In a multi-modal model, a word, an image patch, and an audio frame all become vectors in the SAME space. Because they share a space, the attention mechanism can relate them: a question token can attend to image tokens, an image region can be linked to a word. The model does not have separate 'vision reasoning' and 'language reasoning' — it has ONE reasoning process operating over a unified sequence of multi-modal tokens. This is what enables genuine cross-modal understanding, like answering a text question about an image.

✧

Intuition: Why a Shared Space Enables Cross-Modal Reasoning

Imagine each modality lived in its OWN separate space, with no connection. Then the model could process images and text, but never RELATE them — it could not answer 'what color is the car in this photo?' because the word 'car' and the image of the car would be in incomparable spaces. A SHARED space is what lets the model connect 'car' (text) to the car (pixels): they are nearby vectors the attention mechanism can link.

This is why CLIP's contribution was so foundational — it explicitly LEARNED a shared image-text space. Everything downstream (LLaVA, audio LLMs) builds on the principle that putting modalities in one space is what makes reasoning across them possible. The shared space is not an implementation detail; it is the whole idea.

Alignment Is the Hard Part

The central challenge of multi-modality is ALIGNMENT — getting the different modalities to occupy the shared space consistently, so that semantically-related things across modalities land near each other. CLIP achieves it with contrastive learning; LLaVA's projector achieves it for the LLM's space; audio encoders achieve it for sound. When alignment is good, cross-modal reasoning works; when it is poor, the model 'sees' the image but cannot connect it to language. Most of the difficulty and the research in multi-modality is about achieving good alignment.

▶

ML Connection: Embeddings, All the Way Down

This chapter closes a loop opened back in Chapter 8 on embeddings. The whole edifice of modern AI rests on representing things — words, images, sounds, concepts — as vectors in meaningful spaces, where geometry encodes meaning and nearby vectors mean similar things. Multi-modality is the grand extension of that idea: put EVERYTHING in a shared vector space, and a single model can reason across all of it.

From word2vec (Chapter 8) to CLIP to multi-modal LLMs, the through-line is the same: learn good embeddings, and remarkable capabilities follow. The shared embedding space is perhaps the single most important idea in modern machine learning, and multi-modal models are its most striking demonstration.
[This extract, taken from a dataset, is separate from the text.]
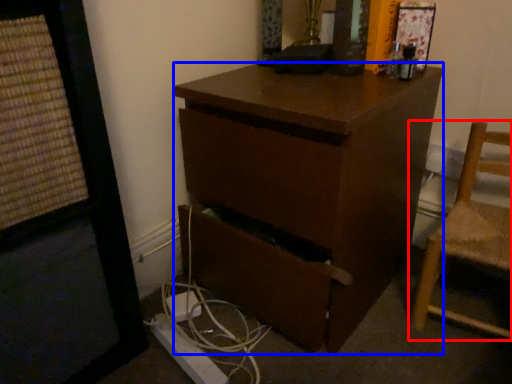 Question: Which object is closer to the camera taking this photo, chair (highlighted by a red box) or desk (highlighted by a blue box)?

Choices:
 (A) chair
 (B) desk

Answer: (B) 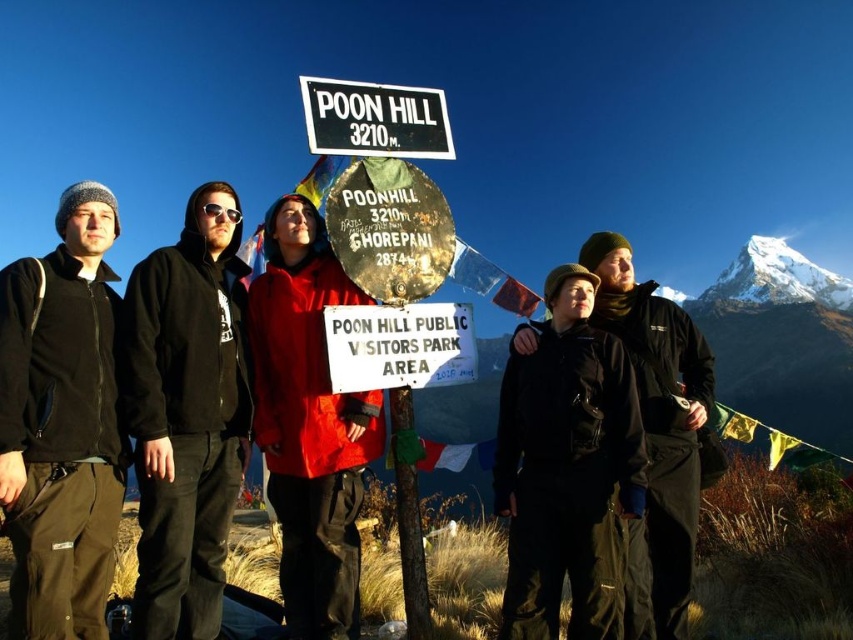 Question: Does red matte jacket at center appear on the left side of white plastic sign at center?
Multi-modal models are powerful but imperfect. A clear-eyed view of their strengths and weaknesses is essential for using them well and not over-trusting them.

Strong at	Weak at / fails
Describing image content	Precise spatial reasoning (exact positions)
Visual question answering	Counting many objects accurately
Reading clear text (OCR)	Tiny / low-quality / dense text
Chart & document understanding	Complex diagrams, fine measurements
General scene understanding	Reasoning needing pixel precision
Common visual concepts	Rare/novel visual content unseen in training

Why the Weaknesses Exist

Many limitations trace to the patch tokenization. Because the image is summarized into a limited number of patch tokens, FINE DETAIL can be lost — small text, precise positions, exact counts. The model sees a compressed representation, not every pixel. Higher resolution (more tokens) helps but costs more (Section 30.7). Other weaknesses mirror text LLMs: they can hallucinate about images (describing objects that aren't there), and their visual knowledge is bounded by training data.

⚠️

Multi-modal Models Hallucinate Too

Just as text LLMs invent facts, vision-language models can 'hallucinate' visual content — confidently describing objects, text, or details that are not actually in the image. This often happens when the model relies on its language priors (what USUALLY appears in such scenes) over what is actually shown. For example, asked about a kitchen photo, it might mention a refrigerator that isn't visible because kitchens usually have one.

The same caution as everywhere in this book applies: do not over-trust the output, especially for precise or critical visual details (medical images, exact readings, fine text). Verify important visual claims, and be aware that confident-sounding descriptions can be wrong — a vision-language model's fluency is not a guarantee of visual accuracy.

The chapter's recipe (encoder + projector + LLM) is the dominant pattern, but the multi-modal landscape has several architectural approaches and a clear direction of travel. A brief map helps place what you have learned.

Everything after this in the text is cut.